= Milord =

British title

Milord (/fr/) is a term for an Englishman, especially a noble, traveling in Continental Europe. The term was used in both French and English from the 16th century. It derives ultimately from the English phrase "my lord", which was borrowed into Middle French as millourt or milor, meaning a noble or rich man.

==History==
The Middle French term millourt, meaning a nobleman or a rich man, was in use by around 1430. It appears to be a borrowing of the English phrase "my lord", a term of address for a lord or other noble. Later French variants include milourt and milor; the form milord was in use by at least 1610. It was reborrowed into English by 1598, in the sense of an English noble generally, or one travelling in Continental Europe more specifically. Today, the term is rarely used except humorously. "Milord" has also been used for an automotive bodystyle also known as a three-position convertible or Victoria Cabriolet.

The equivalent in Italian is milordo. In Greece, the equivalent was "O Lordos". Lord Byron, who was involved in the Greek War of Independence, was known as "O Lordos" (The Lord), or "Lordos Veeron" (as the Greeks pronounced it), causing things as varied as hotels, ships, cricket teams, roads and even suburbs to be called "Lord Byron" today.

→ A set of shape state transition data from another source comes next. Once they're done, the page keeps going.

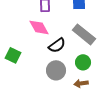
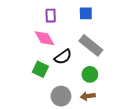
green square: (13, 55) -> (40, 69), moved
gray circle: (56, 70) -> (61, 96), moved

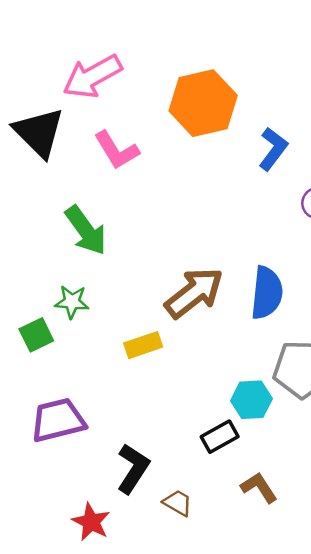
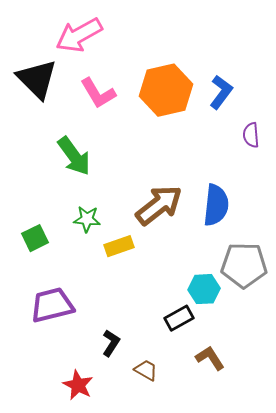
orange hexagon: (203, 103) -> (166, 90), moved
green star: (72, 302) -> (87, 219), moved
black L-shape: (133, 468) -> (111, 343), size x0.7

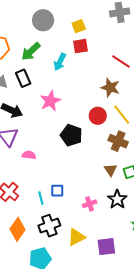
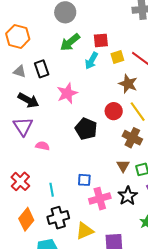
yellow square: (79, 26) -> (117, 57), moved
green arrow: (31, 51) -> (70, 42), moved
cyan arrow: (60, 62) -> (91, 61), moved
blue square: (57, 191) -> (84, 180), moved
pink cross: (90, 204) -> (100, 199), size x1.5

The term provided the title for the 1959 French "Milord" sung by Edith Piaf.

==Alternative legal use==

"Milord" (in this use generally pronounced as, and sometimes written as, "M'lud": /məˈlʌd/) is not used in legal settings in the United Kingdom anymore, instead the form of address for several types of judges is just "My Lord". Some courts in Canada and in India also use the phrase.

It is common to see (in television or film portrayals of British courtrooms) barristers addressing the judge as "M'lud". This was the usual pronunciation until about the middle of the twentieth century in courts in which the judge was entitled to be addressed as "My Lord". However, it is a pronunciation which is now obsolete and no longer heard in court.